::: Record extracts
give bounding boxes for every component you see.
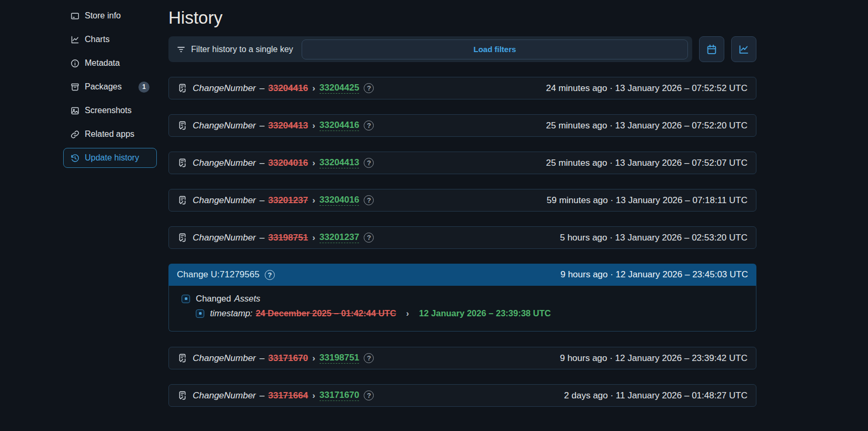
arrow-separator: ›: [312, 158, 315, 168]
old-value: 33198751: [268, 233, 308, 243]
change-key: ChangeNumber: [193, 353, 256, 364]
dash-separator: –: [260, 353, 264, 364]
sidebar-item-label: Screenshots: [85, 106, 132, 115]
new-value[interactable]: 33204016: [320, 195, 360, 206]
row-timestamp: 25 minutes ago · 13 January 2026 – 07:52…: [546, 121, 747, 131]
changed-label: Changed: [196, 294, 231, 304]
calendar-icon: [706, 44, 717, 55]
changed-field: Assets: [234, 294, 261, 304]
filter-toolbar: Filter history to a single key Load filt…: [168, 36, 756, 62]
sidebar-item-label: Packages: [85, 82, 122, 92]
journal-check-icon: [177, 390, 187, 400]
package-box-icon: [71, 83, 79, 92]
help-icon[interactable]: ?: [364, 195, 374, 205]
filter-funnel-icon: [176, 45, 186, 54]
journal-check-icon: [177, 195, 187, 205]
arrow-separator: ›: [312, 121, 315, 131]
chart-view-button[interactable]: [731, 36, 756, 62]
help-icon[interactable]: ?: [364, 353, 374, 363]
history-row[interactable]: ChangeNumber – 33204016 › 33204413 ? 25 …: [168, 152, 756, 174]
history-row[interactable]: ChangeNumber – 33198751 › 33201237 ? 5 h…: [168, 226, 756, 249]
dash-separator: –: [260, 121, 264, 131]
history-row[interactable]: ChangeNumber – 33204416 › 33204425 ? 24 …: [168, 77, 756, 99]
new-value[interactable]: 33198751: [320, 353, 360, 364]
sidebar-item-metadata[interactable]: Metadata: [63, 53, 157, 73]
page-title: History: [168, 7, 756, 28]
row-timestamp: 59 minutes ago · 13 January 2026 – 07:18…: [547, 195, 747, 206]
change-key: ChangeNumber: [193, 195, 256, 206]
old-value: 24 December 2025 – 01:42:44 UTC: [256, 308, 396, 318]
sidebar-item-store-info[interactable]: Store info: [63, 6, 157, 26]
dash-separator: –: [260, 83, 264, 94]
arrow-separator: ›: [312, 233, 315, 243]
new-value[interactable]: 33204425: [320, 83, 360, 94]
arrow-separator: ›: [406, 308, 410, 318]
sidebar-item-screenshots[interactable]: Screenshots: [63, 101, 157, 121]
help-icon[interactable]: ?: [364, 121, 374, 131]
sidebar-item-label: Store info: [85, 11, 121, 21]
history-row[interactable]: ChangeNumber – 33171664 › 33171670 ? 2 d…: [168, 384, 756, 407]
image-icon: [71, 106, 79, 115]
calendar-button[interactable]: [699, 36, 724, 62]
expanded-change-header[interactable]: Change U:71279565 ? 9 hours ago · 12 Jan…: [168, 264, 756, 286]
info-icon: [71, 59, 79, 68]
changed-section-line: Changed Assets: [182, 294, 747, 304]
history-row[interactable]: ChangeNumber – 33204413 › 33204416 ? 25 …: [168, 114, 756, 137]
new-value[interactable]: 33204413: [320, 157, 360, 168]
journal-check-icon: [177, 83, 187, 93]
change-key: ChangeNumber: [193, 83, 256, 94]
history-row[interactable]: ChangeNumber – 33201237 › 33204016 ? 59 …: [168, 189, 756, 212]
help-icon[interactable]: ?: [364, 390, 374, 400]
link-icon: [71, 130, 79, 139]
dash-separator: –: [260, 158, 264, 168]
diff-dot-icon: [182, 295, 190, 303]
filter-select-value: Load filters: [474, 45, 516, 54]
help-icon[interactable]: ?: [265, 270, 275, 280]
history-clock-icon: [71, 154, 79, 163]
sub-key: timestamp:: [210, 308, 253, 318]
old-value: 33171664: [268, 390, 308, 401]
sidebar-item-label: Related apps: [85, 129, 134, 139]
sidebar-item-label: Charts: [85, 35, 109, 44]
change-timestamp: 9 hours ago · 12 January 2026 – 23:45:03…: [561, 269, 748, 280]
chart-icon: [738, 44, 750, 55]
sidebar-item-label: Update history: [85, 153, 139, 163]
journal-check-icon: [177, 121, 187, 131]
new-value: 12 January 2026 – 23:39:38 UTC: [419, 308, 551, 318]
change-key: ChangeNumber: [193, 390, 256, 401]
journal-check-icon: [177, 158, 187, 168]
old-value: 33204416: [268, 83, 308, 94]
journal-check-icon: [177, 353, 187, 363]
main-content: History Filter history to a single key L…: [168, 0, 756, 422]
new-value[interactable]: 33201237: [320, 232, 360, 243]
change-key: ChangeNumber: [193, 158, 256, 168]
packages-count-badge: 1: [138, 82, 149, 93]
sidebar-item-related-apps[interactable]: Related apps: [63, 124, 157, 144]
old-value: 33204016: [268, 158, 308, 168]
old-value: 33204413: [268, 121, 308, 131]
help-icon[interactable]: ?: [364, 233, 374, 243]
filter-key-select[interactable]: Load filters: [302, 39, 688, 59]
row-timestamp: 24 minutes ago · 13 January 2026 – 07:52…: [546, 83, 747, 94]
history-row[interactable]: ChangeNumber – 33171670 › 33198751 ? 9 h…: [168, 347, 756, 369]
change-key: ChangeNumber: [193, 121, 256, 131]
sidebar-item-packages[interactable]: Packages 1: [63, 77, 157, 97]
row-timestamp: 25 minutes ago · 13 January 2026 – 07:52…: [546, 158, 747, 168]
sidebar-item-update-history[interactable]: Update history: [63, 148, 157, 168]
dash-separator: –: [260, 233, 264, 243]
arrow-separator: ›: [312, 195, 315, 206]
new-value[interactable]: 33171670: [320, 390, 360, 401]
dash-separator: –: [260, 390, 264, 401]
old-value: 33201237: [268, 195, 308, 206]
diff-dot-icon: [196, 309, 204, 318]
help-icon[interactable]: ?: [364, 158, 374, 168]
storefront-icon: [71, 12, 79, 21]
line-chart-icon: [71, 35, 79, 44]
new-value[interactable]: 33204416: [320, 120, 360, 131]
arrow-separator: ›: [312, 390, 315, 401]
expanded-change-body: Changed Assets timestamp: 24 December 20…: [168, 286, 756, 332]
filter-bar: Filter history to a single key Load filt…: [168, 36, 692, 62]
help-icon[interactable]: ?: [364, 83, 374, 93]
expanded-change: Change U:71279565 ? 9 hours ago · 12 Jan…: [168, 264, 756, 332]
sidebar-item-charts[interactable]: Charts: [63, 29, 157, 49]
::::::
Search the data for the string "hours" and copy every line where it appears.

expanded-change-header[interactable]: Change U:71279565 ? 9 hours ago · 12 Jan…: [168, 264, 756, 286]
change-timestamp: 9 hours ago · 12 January 2026 – 23:45:03…: [561, 269, 748, 280]
expanded-change: Change U:71279565 ? 9 hours ago · 12 Jan…: [168, 264, 756, 332]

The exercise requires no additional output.